Problem to solve.
Look through the material for lines with the word "diagram", and copy each one.

--- START ---

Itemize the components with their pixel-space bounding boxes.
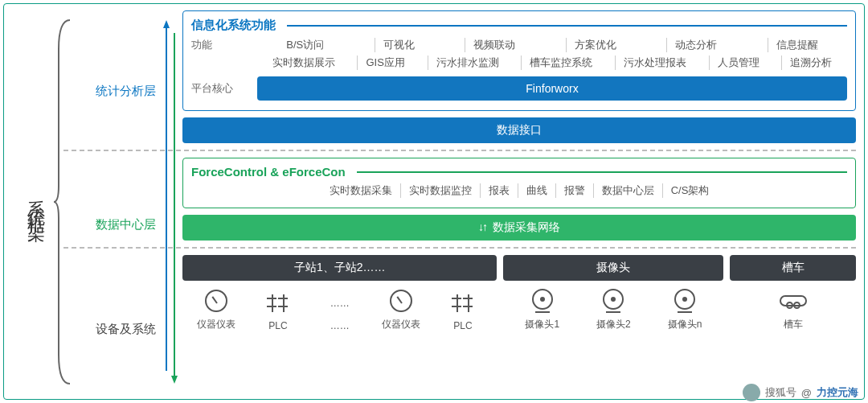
func-item: 人员管理 [709, 56, 768, 70]
device-item: 摄像头n [657, 287, 713, 331]
forcecontrol-head: ForceControl & eForceCon [191, 165, 847, 179]
force-item: 实时数据监控 [400, 183, 480, 198]
device-item: …… …… [312, 290, 368, 331]
divider-1 [63, 150, 856, 151]
group-title: 槽车 [730, 255, 856, 281]
divider-2 [63, 247, 856, 249]
camera-icon [529, 287, 556, 315]
row-label-function: 功能 [191, 38, 257, 52]
group-title: 摄像头 [503, 255, 723, 281]
func-item: 实时数据展示 [264, 56, 343, 70]
layer-labels-column: 统计分析层 数据中心层 设备及系统 [68, 10, 182, 393]
credit-prefix: 搜狐号 [765, 385, 796, 400]
collect-network-pill: 数据采集网络 [182, 215, 856, 241]
device-item: 仪器仪表 [188, 287, 244, 331]
func-item: 追溯分析 [781, 56, 840, 70]
device-group-cameras: 摄像头 摄像头1 摄像头2 摄像头n [503, 255, 723, 331]
force-item: 数据中心层 [593, 183, 662, 198]
info-system-head: 信息化系统功能 [191, 18, 847, 33]
diagram-frame: 系统框架 统计分析层 数据中心层 设备及系统 信息化系统功能 功能 B/S访问 … [3, 3, 865, 400]
func-item: 视频联动 [465, 38, 523, 52]
svg-marker-3 [171, 376, 178, 384]
plc-icon [449, 290, 477, 317]
diagram-title: 系统框架 [24, 186, 48, 218]
credit-line: 搜狐号 @ 力控元海 [743, 384, 858, 401]
device-group-tanker: 槽车 槽车 [730, 255, 856, 331]
force-item: 曲线 [518, 183, 555, 198]
info-system-card: 信息化系统功能 功能 B/S访问 可视化 视频联动 方案优化 动态分析 信息提醒… [182, 10, 856, 111]
func-item: 动态分析 [666, 38, 725, 52]
device-item: 摄像头2 [585, 287, 641, 331]
func-item: 可视化 [375, 38, 423, 52]
data-interface-pill: 数据接口 [182, 117, 856, 143]
info-row1: B/S访问 可视化 视频联动 方案优化 动态分析 信息提醒 [257, 38, 847, 52]
left-title-column: 系统框架 [4, 10, 68, 393]
func-item: 槽车监控系统 [521, 56, 600, 70]
func-item: 污水排水监测 [428, 56, 507, 70]
force-item: C/S架构 [662, 183, 718, 198]
row-label-core: 平台核心 [191, 81, 257, 96]
avatar-icon [743, 384, 760, 401]
platform-core-pill: Finforworx [257, 76, 847, 101]
device-group-substations: 子站1、子站2…… 仪器仪表 PLC …… …… [182, 255, 497, 331]
credit-name: 力控元海 [817, 385, 858, 400]
gauge-icon [203, 287, 230, 315]
device-groups: 子站1、子站2…… 仪器仪表 PLC …… …… [182, 255, 856, 331]
main-content: 信息化系统功能 功能 B/S访问 可视化 视频联动 方案优化 动态分析 信息提醒… [182, 10, 856, 393]
func-item: 污水处理报表 [615, 56, 694, 70]
forcecontrol-card: ForceControl & eForceCon 实时数据采集 实时数据监控 报… [182, 158, 856, 208]
svg-marker-1 [163, 20, 170, 28]
func-item: 信息提醒 [768, 38, 826, 52]
func-item: GIS应用 [357, 56, 412, 70]
force-item: 报警 [555, 183, 593, 198]
func-item: 方案优化 [566, 38, 624, 52]
group-title: 子站1、子站2…… [182, 255, 497, 281]
force-item: 实时数据采集 [321, 183, 400, 198]
ellipsis-icon: …… [326, 290, 354, 317]
tanker-icon [780, 287, 807, 315]
device-item: 摄像头1 [514, 287, 571, 331]
device-item: 槽车 [765, 287, 821, 331]
vertical-arrows-icon [163, 17, 178, 387]
plc-icon [264, 290, 292, 317]
info-row2: 实时数据展示 GIS应用 污水排水监测 槽车监控系统 污水处理报表 人员管理 追… [257, 56, 847, 70]
force-row: 实时数据采集 实时数据监控 报表 曲线 报警 数据中心层 C/S架构 [191, 183, 847, 198]
camera-icon [600, 287, 627, 315]
camera-icon [671, 287, 698, 315]
gauge-icon [387, 287, 415, 315]
device-item: 仪器仪表 [373, 287, 429, 331]
device-item: PLC [250, 290, 306, 331]
func-item: B/S访问 [278, 38, 332, 52]
force-item: 报表 [480, 183, 518, 198]
device-item: PLC [435, 290, 491, 331]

--- END ---

Result of this exercise.
diagram-frame: 系统框架 统计分析层 数据中心层 设备及系统 信息化系统功能 功能 B/S访问 … [3, 3, 865, 400]
diagram-title: 系统框架 [24, 186, 48, 218]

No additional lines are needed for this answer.